Basalt’s sales tax revenues plummet 24 percent in July
September 17, 2009
BASALT – Basalt retail sales plummeted in July, dashing hopes by town officials that a homegrown stimulus program and summer tourist season would salvage a lean year.
Revenue from the town’s 3 percent sales tax fell nearly 24 percent for the month. Revenues fell to $301,627, from $394,737 in July 2008, according to a report by town Finance Director Judi Tippetts.
For the town’s fiscal year to date, which started in December, sales tax revenues are down 12.7 percent. A total of $2.22 million has been collected so far this year, compared to $2.54 million at the same point last year, the report says.
The town’s three biggest economic sectors took big hits in July.
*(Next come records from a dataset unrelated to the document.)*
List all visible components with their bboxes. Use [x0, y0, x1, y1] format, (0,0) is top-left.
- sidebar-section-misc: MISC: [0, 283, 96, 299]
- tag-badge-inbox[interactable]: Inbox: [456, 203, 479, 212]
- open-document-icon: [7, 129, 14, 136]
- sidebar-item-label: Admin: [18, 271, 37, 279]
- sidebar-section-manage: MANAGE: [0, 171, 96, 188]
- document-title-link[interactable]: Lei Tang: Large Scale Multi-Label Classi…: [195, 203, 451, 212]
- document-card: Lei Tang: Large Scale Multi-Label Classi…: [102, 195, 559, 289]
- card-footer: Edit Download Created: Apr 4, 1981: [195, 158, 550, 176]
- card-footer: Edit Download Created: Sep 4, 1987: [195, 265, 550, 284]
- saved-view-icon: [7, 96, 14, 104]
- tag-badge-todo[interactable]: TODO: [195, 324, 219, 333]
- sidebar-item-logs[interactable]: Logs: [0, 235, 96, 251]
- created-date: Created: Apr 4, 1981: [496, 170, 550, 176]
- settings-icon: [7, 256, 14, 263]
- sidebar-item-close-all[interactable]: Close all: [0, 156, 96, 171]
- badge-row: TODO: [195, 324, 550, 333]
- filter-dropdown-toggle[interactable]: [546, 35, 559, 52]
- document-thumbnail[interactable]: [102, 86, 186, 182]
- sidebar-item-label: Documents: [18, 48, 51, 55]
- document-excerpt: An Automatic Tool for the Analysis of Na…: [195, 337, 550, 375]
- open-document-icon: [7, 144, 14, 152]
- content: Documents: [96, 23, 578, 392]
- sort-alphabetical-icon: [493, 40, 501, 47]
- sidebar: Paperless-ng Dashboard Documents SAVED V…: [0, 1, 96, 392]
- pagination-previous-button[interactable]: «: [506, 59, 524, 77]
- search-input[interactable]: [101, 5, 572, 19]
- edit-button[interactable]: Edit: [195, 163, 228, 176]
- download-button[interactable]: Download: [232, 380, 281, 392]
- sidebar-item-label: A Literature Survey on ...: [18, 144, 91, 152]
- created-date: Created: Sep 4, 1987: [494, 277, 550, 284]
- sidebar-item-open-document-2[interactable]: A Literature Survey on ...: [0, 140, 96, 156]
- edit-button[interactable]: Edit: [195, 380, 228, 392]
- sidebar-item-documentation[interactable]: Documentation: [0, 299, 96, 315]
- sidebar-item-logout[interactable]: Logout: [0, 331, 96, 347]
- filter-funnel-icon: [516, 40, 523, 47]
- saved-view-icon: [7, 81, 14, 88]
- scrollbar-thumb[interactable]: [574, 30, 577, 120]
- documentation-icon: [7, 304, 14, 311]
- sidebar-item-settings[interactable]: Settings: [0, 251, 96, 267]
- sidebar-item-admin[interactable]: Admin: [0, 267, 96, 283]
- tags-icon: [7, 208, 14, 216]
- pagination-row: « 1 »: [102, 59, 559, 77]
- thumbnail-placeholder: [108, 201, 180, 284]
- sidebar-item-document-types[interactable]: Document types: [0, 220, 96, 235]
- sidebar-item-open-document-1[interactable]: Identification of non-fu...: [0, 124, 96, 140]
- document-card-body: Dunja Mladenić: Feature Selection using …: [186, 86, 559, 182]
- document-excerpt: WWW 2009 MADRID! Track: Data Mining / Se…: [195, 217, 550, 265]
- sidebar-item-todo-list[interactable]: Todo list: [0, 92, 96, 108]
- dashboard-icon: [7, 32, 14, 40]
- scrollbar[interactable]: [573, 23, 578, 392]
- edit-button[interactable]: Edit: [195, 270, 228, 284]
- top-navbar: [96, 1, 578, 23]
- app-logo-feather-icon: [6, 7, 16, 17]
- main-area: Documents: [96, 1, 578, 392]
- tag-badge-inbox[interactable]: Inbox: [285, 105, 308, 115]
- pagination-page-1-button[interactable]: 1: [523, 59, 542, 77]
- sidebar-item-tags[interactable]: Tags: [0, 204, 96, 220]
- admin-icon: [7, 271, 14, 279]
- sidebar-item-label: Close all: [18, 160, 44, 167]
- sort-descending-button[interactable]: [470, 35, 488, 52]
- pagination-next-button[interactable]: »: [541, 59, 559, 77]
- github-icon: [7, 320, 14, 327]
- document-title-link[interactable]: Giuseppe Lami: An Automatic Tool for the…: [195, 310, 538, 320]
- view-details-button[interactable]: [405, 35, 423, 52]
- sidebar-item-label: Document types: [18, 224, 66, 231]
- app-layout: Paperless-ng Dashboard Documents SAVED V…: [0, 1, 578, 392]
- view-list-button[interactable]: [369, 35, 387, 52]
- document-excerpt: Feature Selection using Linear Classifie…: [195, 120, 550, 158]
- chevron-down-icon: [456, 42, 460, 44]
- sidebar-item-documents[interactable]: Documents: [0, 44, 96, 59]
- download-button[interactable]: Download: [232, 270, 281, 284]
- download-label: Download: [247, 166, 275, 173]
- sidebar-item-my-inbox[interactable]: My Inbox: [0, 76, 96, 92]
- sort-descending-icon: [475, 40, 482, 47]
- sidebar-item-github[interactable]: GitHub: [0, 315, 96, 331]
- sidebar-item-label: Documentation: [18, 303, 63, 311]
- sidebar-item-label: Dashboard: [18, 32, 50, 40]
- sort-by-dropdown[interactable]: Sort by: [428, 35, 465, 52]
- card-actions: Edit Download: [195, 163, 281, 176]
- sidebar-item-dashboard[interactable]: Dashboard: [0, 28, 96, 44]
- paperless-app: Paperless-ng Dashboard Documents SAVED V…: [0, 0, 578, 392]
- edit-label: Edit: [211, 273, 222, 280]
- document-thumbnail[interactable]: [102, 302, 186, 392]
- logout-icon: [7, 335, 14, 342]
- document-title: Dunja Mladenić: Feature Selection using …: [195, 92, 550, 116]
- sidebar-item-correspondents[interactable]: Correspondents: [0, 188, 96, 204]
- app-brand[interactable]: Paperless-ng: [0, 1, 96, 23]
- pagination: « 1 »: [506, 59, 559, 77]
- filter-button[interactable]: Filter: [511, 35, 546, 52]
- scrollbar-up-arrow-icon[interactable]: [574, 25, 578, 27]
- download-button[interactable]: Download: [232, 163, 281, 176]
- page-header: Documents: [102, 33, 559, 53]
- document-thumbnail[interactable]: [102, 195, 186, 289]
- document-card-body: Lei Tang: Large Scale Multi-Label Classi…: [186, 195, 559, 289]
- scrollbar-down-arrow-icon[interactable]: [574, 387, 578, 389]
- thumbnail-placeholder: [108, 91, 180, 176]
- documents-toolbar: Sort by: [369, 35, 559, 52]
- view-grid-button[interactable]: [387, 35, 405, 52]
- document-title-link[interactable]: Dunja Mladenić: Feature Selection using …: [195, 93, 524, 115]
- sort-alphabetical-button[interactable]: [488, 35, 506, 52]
Retail food establishments, which include City Market, were down 10.25 percent in sales compared to July 2008. For the fiscal year-to-date, sales at retail food stores are down 3 percent. That category of businesses is critical to the town because it provides about 40 percent of annual sales tax revenues.
Tippetts said the drop in retail food sales may reflect a declining population in the Roaring Fork Valley. The recession has forced many consumers to reduce their consumption, but people have to eat so groceries were thought to be somewhat immune to falling sales.
Sales by Basalt’s restaurants with bars fell 29.4 percent in July. General retail was off 41.3 percent for the month.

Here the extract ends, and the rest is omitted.